(Given data begins)

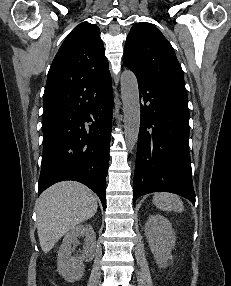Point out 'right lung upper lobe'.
<instances>
[{
  "label": "right lung upper lobe",
  "instance_id": "cb5924a9",
  "mask_svg": "<svg viewBox=\"0 0 231 286\" xmlns=\"http://www.w3.org/2000/svg\"><path fill=\"white\" fill-rule=\"evenodd\" d=\"M108 75L99 27L82 22L67 36L52 62L44 92V111L66 100L81 84Z\"/></svg>",
  "mask_w": 231,
  "mask_h": 286
}]
</instances>
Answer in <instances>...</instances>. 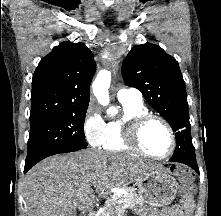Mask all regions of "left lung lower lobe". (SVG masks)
I'll list each match as a JSON object with an SVG mask.
<instances>
[{"label": "left lung lower lobe", "mask_w": 221, "mask_h": 216, "mask_svg": "<svg viewBox=\"0 0 221 216\" xmlns=\"http://www.w3.org/2000/svg\"><path fill=\"white\" fill-rule=\"evenodd\" d=\"M170 161L186 164L199 173V168L197 166L195 157V150L189 148L188 146L176 145L175 152L170 158Z\"/></svg>", "instance_id": "0a47b994"}]
</instances>
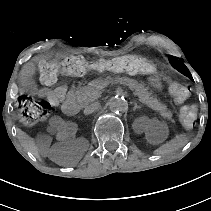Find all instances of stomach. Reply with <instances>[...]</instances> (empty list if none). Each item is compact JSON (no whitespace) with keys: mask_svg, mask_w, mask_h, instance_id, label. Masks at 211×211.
Instances as JSON below:
<instances>
[{"mask_svg":"<svg viewBox=\"0 0 211 211\" xmlns=\"http://www.w3.org/2000/svg\"><path fill=\"white\" fill-rule=\"evenodd\" d=\"M150 84L154 86L155 88H161V84L157 78H151Z\"/></svg>","mask_w":211,"mask_h":211,"instance_id":"1","label":"stomach"}]
</instances>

(Given data ends)

Return, exactly as they appear, the lines from the line containing "Find all instances" through the end of the records above, both ends included, without pictures.

> Response area
Find all instances of stomach. Reply with <instances>[...]</instances> (empty list if none). Each item is compact JSON (no whitespace) with keys: mask_svg, mask_w, mask_h, instance_id, label. Masks at 211×211.
Instances as JSON below:
<instances>
[{"mask_svg":"<svg viewBox=\"0 0 211 211\" xmlns=\"http://www.w3.org/2000/svg\"><path fill=\"white\" fill-rule=\"evenodd\" d=\"M150 84L154 86L155 88H161V84L157 78H151Z\"/></svg>","mask_w":211,"mask_h":211,"instance_id":"1","label":"stomach"}]
</instances>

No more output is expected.